Artist in residence…

0 Comments | This entry was posted on Nov 04 2011

 I open the  cupboard and am dazzled by some   sort of  amazing art installation, then I quickly realise  that his ripping OCD has now reached the kitchen cupboard.   A  beautiful sea of  bare silver tin cans - but which are the tinned tomatoes I need (now!)?   5 opened and decanted tins of baked beans, tomato soup, sweet corn and kidney beans  later i finally  find the tomatoes…… then all the shredded coloured labels stuffed behind the skeleton-like cookery books devoid of any covers.

Very Sad…

0 Comments | This entry was posted on Nov 03 2011

As everyone says he is such a good looking boy.  It is lovely to hear but makes me  sad too.  Especially when you see young girls looking at him in the street – of course he is completely unaware.

I suppose that is why they call  autism the blind condition – outwardly no signs.

Love takes….

0 Comments | This entry was posted on Nov 01 2011

Love takes every ounce of energy.

“It’s Overflowing”….great language there son

0 Comments | This entry was posted on Oct 18 2011

I used to think it was nice to live in a house with three loos – even though there is no room to swing a cat in here….until he decided that the next bout of repetitive behaviour would be to block all of the loos (after he has used them mind) with whole loo rolls and watch all the water and whatever else -overflow  onto the various  carpets.   It has taken me all morning since 7am to clear up.  How long it will take the carpets and ceilings to dry out i have no idea. .  That’s it a house ban on  all loo rolls….i must hide them all over the house and try and remember when i am sitting on the loo where i have put them!!

Puberty..

0 Comments | This entry was posted on Oct 11 2011

I was  scared about the onset of puberty and what it might bring for him and us.  But, I didn’t realise it would bring  so much more language.  Happy about that.

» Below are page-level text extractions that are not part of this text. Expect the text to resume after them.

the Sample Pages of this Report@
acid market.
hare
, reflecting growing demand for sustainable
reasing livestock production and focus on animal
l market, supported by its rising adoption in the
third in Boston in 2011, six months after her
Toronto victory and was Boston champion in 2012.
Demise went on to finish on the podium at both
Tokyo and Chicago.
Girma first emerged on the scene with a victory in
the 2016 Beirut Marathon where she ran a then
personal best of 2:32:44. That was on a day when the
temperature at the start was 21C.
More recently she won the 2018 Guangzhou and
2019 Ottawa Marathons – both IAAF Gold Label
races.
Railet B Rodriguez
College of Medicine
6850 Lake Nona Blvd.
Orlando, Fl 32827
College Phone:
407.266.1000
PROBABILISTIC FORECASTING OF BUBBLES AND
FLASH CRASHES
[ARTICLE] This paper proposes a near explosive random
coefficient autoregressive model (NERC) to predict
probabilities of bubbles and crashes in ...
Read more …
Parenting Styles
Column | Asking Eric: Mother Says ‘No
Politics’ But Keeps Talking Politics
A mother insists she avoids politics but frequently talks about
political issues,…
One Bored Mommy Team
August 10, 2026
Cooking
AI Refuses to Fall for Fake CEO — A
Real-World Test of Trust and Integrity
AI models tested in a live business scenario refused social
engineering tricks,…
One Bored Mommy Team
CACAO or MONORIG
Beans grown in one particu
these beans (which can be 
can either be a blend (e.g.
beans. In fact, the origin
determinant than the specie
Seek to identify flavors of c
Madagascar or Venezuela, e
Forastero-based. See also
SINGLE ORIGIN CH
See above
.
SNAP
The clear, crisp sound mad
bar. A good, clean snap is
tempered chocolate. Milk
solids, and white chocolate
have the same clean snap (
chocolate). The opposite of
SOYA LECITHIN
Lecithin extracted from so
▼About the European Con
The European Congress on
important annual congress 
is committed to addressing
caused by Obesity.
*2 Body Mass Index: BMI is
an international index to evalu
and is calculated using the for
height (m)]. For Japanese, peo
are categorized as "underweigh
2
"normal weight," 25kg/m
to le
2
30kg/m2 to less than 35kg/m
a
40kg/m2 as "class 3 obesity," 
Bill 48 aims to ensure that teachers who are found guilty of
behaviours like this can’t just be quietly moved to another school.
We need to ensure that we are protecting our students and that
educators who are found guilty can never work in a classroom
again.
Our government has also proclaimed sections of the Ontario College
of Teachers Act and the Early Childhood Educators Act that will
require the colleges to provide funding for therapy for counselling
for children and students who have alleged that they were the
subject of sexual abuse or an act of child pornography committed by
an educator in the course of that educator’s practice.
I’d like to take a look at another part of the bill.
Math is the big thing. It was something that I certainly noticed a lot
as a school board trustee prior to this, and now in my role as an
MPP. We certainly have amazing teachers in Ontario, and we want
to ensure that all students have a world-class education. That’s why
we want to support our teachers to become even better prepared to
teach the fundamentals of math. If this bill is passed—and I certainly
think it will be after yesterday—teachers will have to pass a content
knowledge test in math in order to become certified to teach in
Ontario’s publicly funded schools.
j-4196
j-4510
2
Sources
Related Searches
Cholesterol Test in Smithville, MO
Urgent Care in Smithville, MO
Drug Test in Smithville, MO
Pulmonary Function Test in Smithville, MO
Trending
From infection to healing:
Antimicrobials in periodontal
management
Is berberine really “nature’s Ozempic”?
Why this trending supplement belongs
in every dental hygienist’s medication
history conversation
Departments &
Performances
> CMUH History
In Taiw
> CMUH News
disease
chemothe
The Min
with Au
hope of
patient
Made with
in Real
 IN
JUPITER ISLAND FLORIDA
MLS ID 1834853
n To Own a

What is your life like now?

0 Comments | This entry was posted on Oct 11 2011

A very brave question from the mum of a newly-diagnosed child.  I was asked this the other day on the telephone and i could not answer.  I cheerily changed the subject and chatted on about early intervention being the best course of action.   I mean, how can you tell a mum,with a newly diagnosed child, the truth of what lies ahead and the massive fights we have had for help that nearly killed us?    I remember when my child was in this newly-diagnosed position eight years ago, the mum that i rang for advice, started crying down the telephone.

For God’s sake….it’s ridickilus

0 Comments | This entry was posted on Sep 28 2011

Yes – ridiculous - pronounced like that. 

 His catchphrase of the moment – lifted from a Jeremy Clarkson  rant on T.V!

It covers most things.

All gone a bit quiet on the blog front…ordinary service will be resumed

0 Comments | This entry was posted on Jul 13 2011

Feeling exhausted and the school holidays haven’t even started yet.   Looking forward to a school holiday summer ’staycation’  of trying  to have some fun,  getting the  siblings to study for exams a bit and at the same time  trying to stop him wrecking the house because he is so bored. ….Roll on October it has been a very difficult past few months.